Devastada, Iryna afirma que também sentiu uma forma de alívio: ao menos o seu filho, que tinha 22 anos, não será capturado pelos russos e também não sofrerá fome ou com os ferimentos de guerra, como vários dos seus colegas.

"De repente, senti-me aliviada. É mais fácil saber que o teu filho está morto do que saber que está em cativeiro, ferido ou a morrer de fome", explica a mulher de 43 anos que mora em Kiev, entrevistada por telefone.

Com todos os civis retirados após uma missão da ONU e da Cruz Vermelha, na siderúrgica Azovstal permanecem apenas combatentes entrincheirados num labirinto de galerias intermináveis e bunkers da época soviética.

À superfície, os russos controlam praticamente toda a cidade portuária no Mar de Azov. Artiom, um jovem de aparência dura e fã de boxe, procurou refúgio na siderúrgica no início de março, passando 74 dias com o Telegram e o Instagram como únicos meios de comunicação com o exterior.

"Não tinham permissão para telefonar. Às vezes, escrevia apenas um '+' quando eu perguntava se continuava vivo", disse Iryna, psicóloga, que também tem uma filha de 20 anos e dois filhos adotados de nove e seis anos.

Artiom estava sempre a afirmar que estava bem. A mãe, no entanto, diz que percebeu que ele era mais honesto com os amigos. "Escreveu-lhes que os seus dias estavam contados, que não escaparia", declarou, sem conter as lágrimas. Nos relatos, contava que alguns colegas morriam a cada dia que passava e que os tanques russos tinham conseguido entrar no complexo industrial.

O soldado falou pela última vez com a mãe a 7 de maio, perdendo o contacto até 11 de maio, quando recebeu uma mensagem: o filho tinha morrido no desabamento de um bloco de betão.

"Pelo menos não sofreu. Tudo aconteceu muito rápido. Está com Deus", consola-se. A sua preocupação agora é o destino dos outros soldados bloqueados em Azovstal, os que estão gravemente feridos ou os que correm o risco de captura.

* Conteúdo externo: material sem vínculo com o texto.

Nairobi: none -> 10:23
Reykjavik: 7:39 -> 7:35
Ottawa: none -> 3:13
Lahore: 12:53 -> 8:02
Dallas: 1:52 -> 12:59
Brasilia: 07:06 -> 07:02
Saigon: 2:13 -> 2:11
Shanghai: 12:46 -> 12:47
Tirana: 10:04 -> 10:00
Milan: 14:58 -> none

Após semanas de violentos combates, os soldados entrincheirados em Azovstal, incluindo os integrantes do batalhão Azov, têm intensificado os apelos desesperados de ajuda nas redes sociais.

Esta semana, um dos seus comandantes, Serguei Volyna, descreveu as condições de vida dentro da siderúrgica como "desumanas". "A cada minuto, uma vida perde-se", disse.

Esta semana, Volyna fez um apelo ao Papa Francisco, aos líderes ocidentais e até ao bilionário Elon Musk para pedir ajuda "imediata". Os pedidos têm sido repetidos pelas famílias do soldados.

"O meu filho está no inferno de Azovstal", afirmou na quinta-feira Yevguen Sukharikov, pai de um integrante do batalhão Azov, que teme um "massacre" caso os soldados não sejam retirados. "Ou assumimos o risco (de salvá-los) ou o mundo inteiro vai observar a morte deles", insistiu Sukharikov.

A vice-primeira-ministra ucraniana Iryna Vereshchuk afirmou na quinta-feira que as negociações com Moscovo para uma retirada fracassaram. "Eles só propõem a rendição. Os nossos jovens não aceitarão baixar as armas", disse a líder política, que espera pelo menos uma operação para retirar os soldados em estado grave.

A cidade de Mariupol e a siderúrgica Azovstal viraram símbolos da resistência das tropas ucranianas perante os invasores russos. E para Iryna Yegorchenko, a morte do filho a defender o país é motivo de orgulho. "Ele viveu uma boa vida, protegeu os seus. Ganhou um lugar no Paraíso", conclui.